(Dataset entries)
▬▬▬▬▬▬
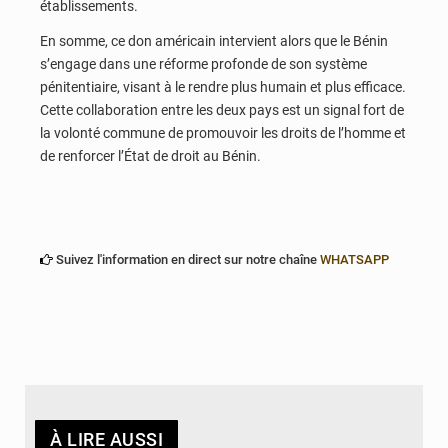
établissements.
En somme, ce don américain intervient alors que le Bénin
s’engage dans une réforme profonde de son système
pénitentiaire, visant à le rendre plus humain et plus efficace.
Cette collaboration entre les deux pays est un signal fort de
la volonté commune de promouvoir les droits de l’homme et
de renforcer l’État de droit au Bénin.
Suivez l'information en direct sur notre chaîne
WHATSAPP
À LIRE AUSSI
▬▬▬▬▬▬
◆ TASK GOAL
For each line in the entries that holds "Bénin", return that line.

◆ EXERCISE RESPONSE
En somme, ce don américain intervient alors que le Bénin
de renforcer l’État de droit au Bénin.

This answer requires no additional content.